• http://twitter.com/larrykim Larry Kim

    nice write up, brad. thanks. couple of questions here. Say i have a campaign that was previously just targeting USA. Would you recommend splitting it up into 50 different campaigns, say one for every state, to find out differences in performance based on geography, then bid differentially based on ad performance on each location? Earlier when it required campaign segmentation i would have never given it a thought – way too much overhead. now, i’m tempted to try it out.

    Also, do you happen to know what happens with overlapping geographic regions. Like say i have one region as Boston, the other as Massachusetts. Does it resolve overlaps? how? (eg: pick the higher bid or pick the more specific region?)

  • http://www.searchermag.net/ Vance Woodward

    Excellent overview of some of the new tools (and challenges) now at our disposal. While I think it can sometimes be unclear what motivates Google to make these changes, I find they can generally be trusted to always be improving and strengthening their advertising platform. This is excellent to help people (especially new users) understand some of the changes currently being made http://www.searchermag.net/google-adwords-consultant/

  • http://twitter.com/Kevin_Lee_QED Kevin Lee

    Interestingly over the last two years the Didit team and I worked to perfect a system by which we optimize based on conversion rate, order size and LTC all based on geography (auto-cloning the master campaigns into hundreds or thousands of child campaigns all synched to the master). The essential element that predicted variation was audience (demographics a big factor). So, we were able to build a huge data warehouse that uses first and third party data to isolate neighborhoods at a granular level and big higher there. The new Enhanced platform just makes it easier to bid boost within a campaign as opposed to the cloning system. However, one can ten ad creative by geography and get the QS higher in a separate campaign making that superior in many cases.

  • Terry Whalen

    Hi Larry, you should be able to get geo-specific performance data without splitting the US-targeted campaign into 50 smaller state-targeted campaigns. Just go into Dimensions/geo and you can see the state-by-state performance.

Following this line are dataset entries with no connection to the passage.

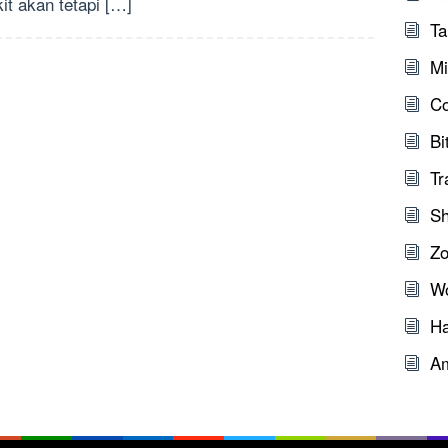
kit akan tetapi […]
Ta
Mi
C
Bi
Tr
Sh
Zo
W
Ha
A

Then, after you’ve enabled the campaign as an Enhanced Campaign, target the campaign to each state (rather than leaving it set to target ‘U.S.’), and then you can tweak bids at the state level, based on the performance data you saw in the dimensions tab.

  • Terry Whalen

    Brad, this is written clearly – it helps to clarify all this stuff in my own head! Thanks!

  • http://twitter.com/bgtheory Brad Geddes

    Hi Larry,

    Terry mentioned how to get the data; so I’ll skip that one.

    As far as bid modifiers go; Google will try and use the ‘most specific one’. So, if you target Massachusetts, Boston, and Hyde Park (or a location extension radius); and the user in in Hyde Park, that bid should be used even if its lower than the other location’s bids.

    Now, it’s almost impossible to test this; so for now; I think we’ll have to take Google’s word for it.

  • http://twitter.com/bgtheory Brad Geddes

    I think Google is starting to realize that a lot of the crazy segmentation many of us do is for demographic purposes. I think we’ll see demographic bidding for search (its on display now; but its pretty small inventory) sometime this year and more bid modifiers roll out over the next year or two.

  • RenaldosWalkman

    Just to be sure, is this Location bid multiplier applicable to desktop bids in addition to mobile bidding? I had heard it was only for mobile bids.


  • http://twitter.com/bgtheory Brad Geddes

    The campaign bid adjustments are used in every auction regardless of device (if you’e -100% mobile; you won’t be on mobile). So, even on desktops, Google uses the location and ad scheduling bid adjustments.

  • http://www.LeadDiscovery.com/ Jerry Nordstrom

    Kevin – Have you and or your team been able to model campaign structures and potential outcomes in a visual manner with this data?